"No, Coach, I don't," the player said. "But I'm not done chasing."
Feinstein was there when coaches yelled at players, coaches screamed at referees and coaches sniped at coaches. He memorably recounts an explosive confrontation between the defensive coordinator, Mike Nolan, and the offensive coordinator, Matt Cavanaugh, who were both in the press box at the time. "Pass, pass, pass!" Nolan shouted unreservedly at Cavanaugh, whose tenuous status with the team is a continuing theme in the book. "What the hell are you doing!"

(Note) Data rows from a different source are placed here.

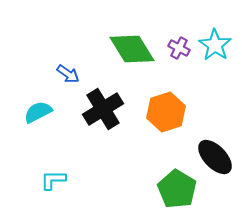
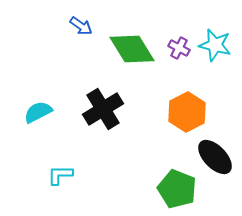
cyan star: rotated 20 degrees counterclockwise
blue arrow: moved 13 px right, 48 px up
orange hexagon: moved 21 px right; rotated 9 degrees counterclockwise
cyan L-shape: moved 7 px right, 5 px up
green pentagon: rotated 9 degrees counterclockwise
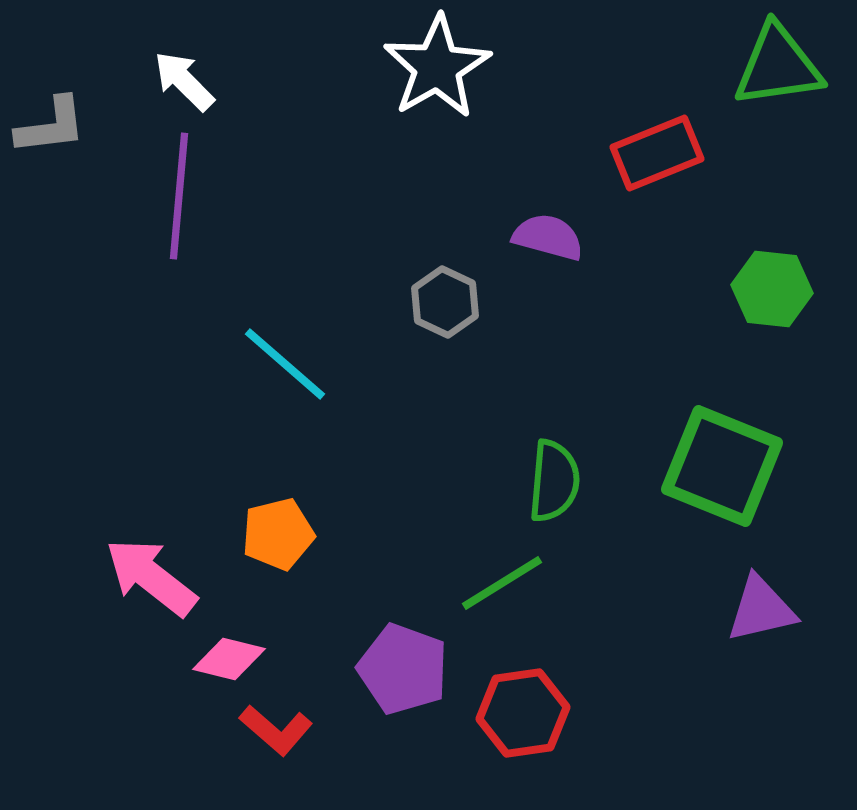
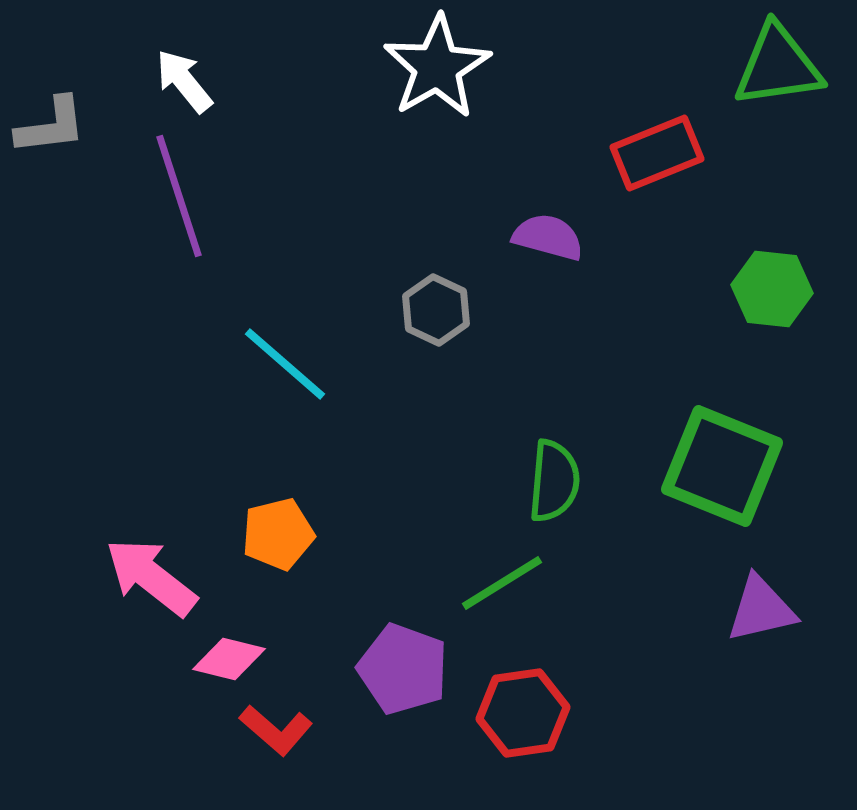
white arrow: rotated 6 degrees clockwise
purple line: rotated 23 degrees counterclockwise
gray hexagon: moved 9 px left, 8 px down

This is a very serious book, with few flashes of humor. The team's former clown prince, Tony Siragusa, retired in 2002 to patrol the sidelines for Fox's network telecasts. The Ravens of 2004 are, like all other teams, on a weekly march toward physical ruin, as Feinstein amply illustrates, as well as a model of the NFL's financial Darwinism. Salaries are not guaranteed from year to year, and sleep-deprived coaches can dispense with players if they've lost a step or are scheduled to earn too much in the coming season.
Feinstein compellingly tells of the slide of Chris McAlister, a defensive back who seems to lose his desire soon after signing a huge new contract; he watches as the team's brain trust plans an athletic intervention for McAlister, a loner with a penchant for partying. "He's not doing anything in practice," says one coach. "He's not competing."
Without their knowing, another player, Corey Fuller, himself on shaky ground, confronts McAlister and rights his listing teammate in terms he wouldn't accept from the coaches.
"For the money they're paying you, they don't expect you to play well some of the time, they expect you to play well all the time," he tells him.